The analyses were conducted with IBM SPSS Statistics 22. A sampling site map was produced using ArcMap 10.2. All figures were plotted using OriginPro 9.0.
Results
The Contents of SC, FAA, Starch, TOPH, C, and N and the C:N Ratios of Aquatic Plants Across All Species
The contents of SC, FAA, starch, TOPH, C, and N and the C:N ratio in the leaves of the aquatic macrophytes varied greatly (Figure 2, Supplementary Figure S1, and Supplementary Table S1). The contents of SC, FAA, TOPH, C, and N and the C:N ratios fitted log-normal distributions, while an exponential model was most reliable for starch (Supplementary Figure S1). The coefficients of variation (CV) for the contents of SC, FAA, starch, TOPH, C, and N and the C:N ratios were 0.83, 0.64, 1.05, 1.17, 0.14, 0.32, and 0.44, respectively (Supplementary Figure S1 and Supplementary Table S2).
FIGURE 2
Considering all macrophytes together, latitude correlated negatively with the C and N contents (p < 0.05/3; Figure 3, Table 1, and Supplementary Table S3), whereas no such correlation was found for the SC, FAA, starch, and TOPH contents (Figure 4 and Table 1). Altitude correlated positively with the C content and the C:N ratio (p < 0.05/3 for both; Figure 4, Table 1, and Supplementary Table S3), but no correlation between altitude and N, SC, FAA, starch, and TOPH contents was observed (Figure 4 and Table 1).
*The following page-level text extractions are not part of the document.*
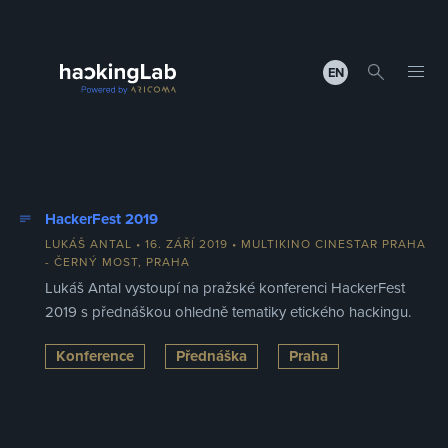
EN
HackerFest 2019
LUKÁŠ ANTAL
• 16. ZÁŘÍ 2019 • MULTIKINO CINESTAR PRAHA
- ČERNÝ MOST, PRAHA
Lukáš Antal vystoupí na pražské konferenci HackerFest
2019 s přednáškou ohledně tematiky etického hackingu.
Konference
Přednáška
Praha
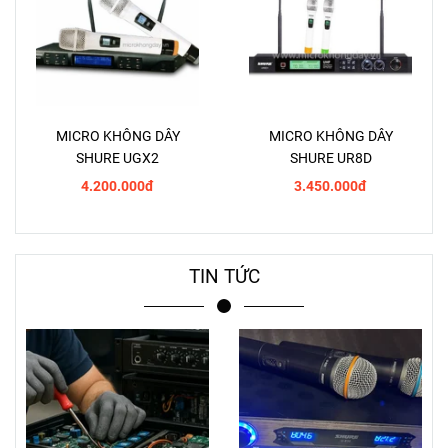
MICRO KHÔNG DÂY
MICRO KHÔNG DÂY
SHURE UGX2
SHURE UR8D
4.200.000đ
3.450.000đ
TIN TỨC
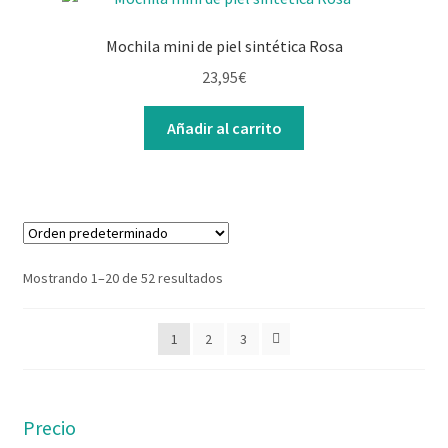
Mochila mini de piel sintética Rosa
23,95
€
Añadir al carrito
Mostrando 1–20 de 52 resultados
1
2
3
Precio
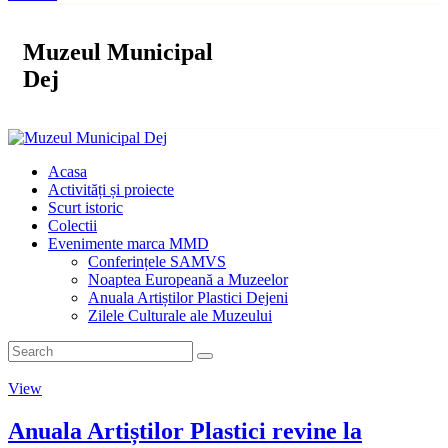
Muzeul Municipal
Dej
Acasa
Activități și proiecte
Scurt istoric
Colectii
Evenimente marca MMD
Conferințele SAMVS
Noaptea Europeană a Muzeelor
Anuala Artiștilor Plastici Dejeni
Zilele Culturale ale Muzeului
View
Anuala Artiștilor Plastici revine la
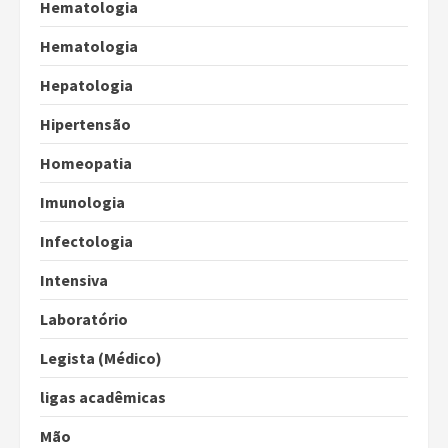
Hematologia
Hematologia
Hepatologia
Hipertensão
Homeopatia
Imunologia
Infectologia
Intensiva
Laboratório
Legista (Médico)
ligas acadêmicas
Mão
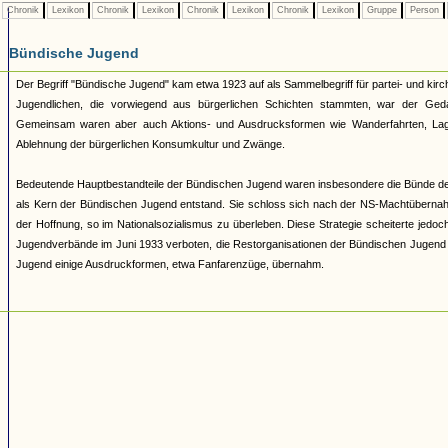
Chronik
Lexikon
Chronik
Lexikon
Chronik
Lexikon
Chronik
Lexikon
Gruppe
Person
Bündische Jugend
Der Begriff "Bündische Jugend" kam etwa 1923 auf als Sammelbegriff für partei- und 
Jugendlichen, die vorwiegend aus bürgerlichen Schichten stammten, war der Geda
Gemeinsam waren aber auch Aktions- und Ausdrucksformen wie Wanderfahrten, Lage
Ablehnung der bürgerlichen Konsumkultur und Zwänge.
Bedeutende Hauptbestandteile der Bündischen Jugend waren insbesondere die Bünde d
als Kern der Bündischen Jugend entstand. Sie schloss sich nach der NS-Machtüberna
der Hoffnung, so im Nationalsozialismus zu überleben. Diese Strategie scheiterte jed
Jugendverbände im Juni 1933 verboten, die Restorganisationen der Bündischen Jugend 193
Jugend einige Ausdruckformen, etwa Fanfarenzüge, übernahm.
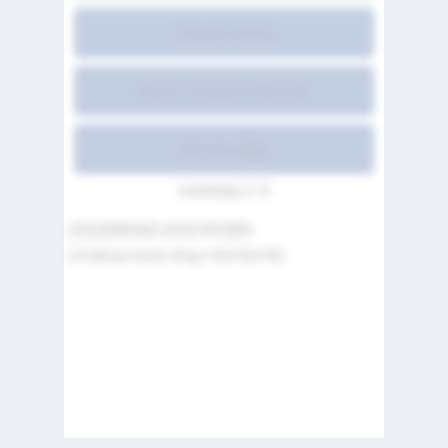
Pakendi infoleht
Ravimi omaduste kokkuvõte
Kõik leheküljed
Lehekülg 1 / 3
ZOLEDRONIC ACID PFIZER
inf lahuse konts 4mg / 5ml 5ml N1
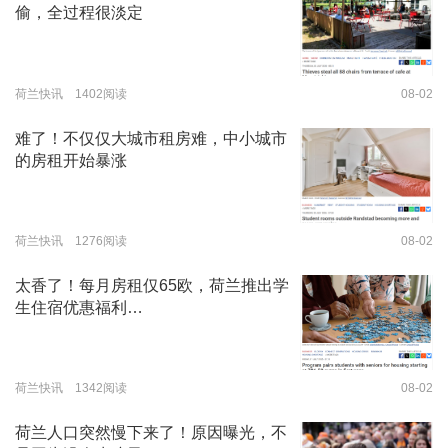
偷，全过程很淡定
荷兰快讯 1402阅读
08-02
难了！不仅仅大城市租房难，中小城市
的房租开始暴涨
荷兰快讯 1276阅读
08-02
太香了！每月房租仅65欧，荷兰推出学
生住宿优惠福利…
荷兰快讯 1342阅读
08-02
荷兰人口突然慢下来了！原因曝光，不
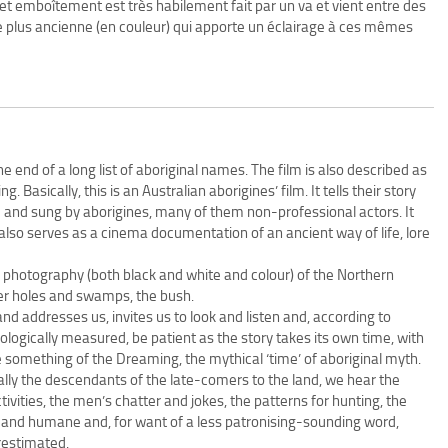
cet emboîtement est très habilement fait par un va et vient entre des
e plus ancienne (en couleur) qui apporte un éclairage à ces mêmes
e end of a long list of aboriginal names. The film is also described as
 Basically, this is an Australian aborigines’ film. It tells their story
ed and sung by aborigines, many of them non-professional actors. It
t also serves as a cinema documentation of an ancient way of life, lore
he photography (both black and white and colour) of the Northern
ter holes and swamps, the bush.
e and addresses us, invites us to look and listen and, according to
ologically measured, be patient as the story takes its own time, with
ce something of the Dreaming, the mythical ‘time’ of aboriginal myth.
ally the descendants of the late-comers to the land, we hear the
tivities, the men’s chatter and jokes, the patterns for hunting, the
and humane and, for want of a less patronising-sounding word,
restimated.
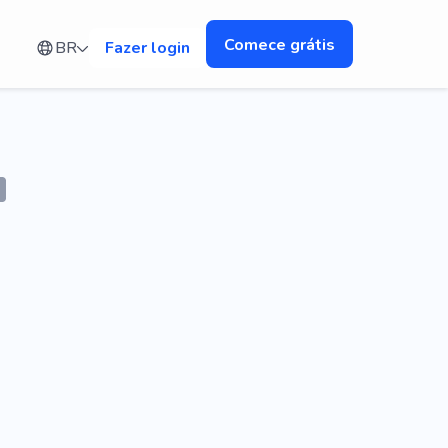
Comece grátis
BR
Fazer login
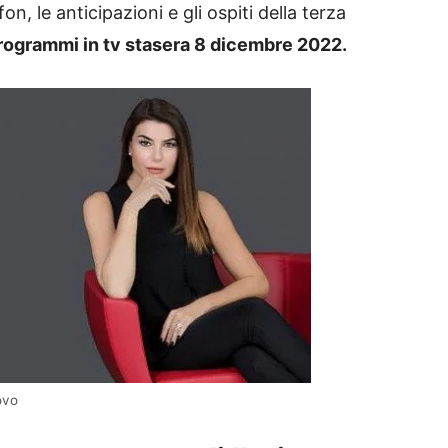
on, le anticipazioni e gli ospiti della terza
rogrammi in tv stasera 8 dicembre 2022.
ovo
However, there was no significant relationship between MAT and the stoichiometric characteristics (Figures 3, 4 and Table 1).
FIGURE 3
TABLE 1
| Dependent variable | df | P | r2adj | Linear model |
|---|---|---|---|---|
| Ln SC | (1, 381) | 0.002 | 0.023 | 4.599*** – 0.540** ln MAT+5 |
| Ln C | (1, 337) | ¡0.001 | 0.079 | 7.037*** – 0.343*** ln latitude |
| (2, 336) | ¡0.001 | 0.091 | 6.712*** – 0.257*** ln latitude + 0.008* ln altitude | |
| Ln N | (1, 337) | 0.001 | 0.027 | 4.912*** – 0.493** ln latitude |
| (2, 336) | ¡0.001 | 0.060 | 6.105*** – 0.808*** ln latitude – 0.031*** ln altitude | |
| Ln C:N | (1, 336) | 0.001 | 0.028 | 2.547***+ 0.023** ln altitude |
| (2, 335) | ¡0.001 | 0.044 | 1.083 + 0.034*** ln altitude + 0.417* ln latitude |
Linear regression models explaining the average leaf soluble carbohydrates, free amino acids, starch, total phenolics, carbon and nitrogen contents and the C:N ratio of all species included in the study.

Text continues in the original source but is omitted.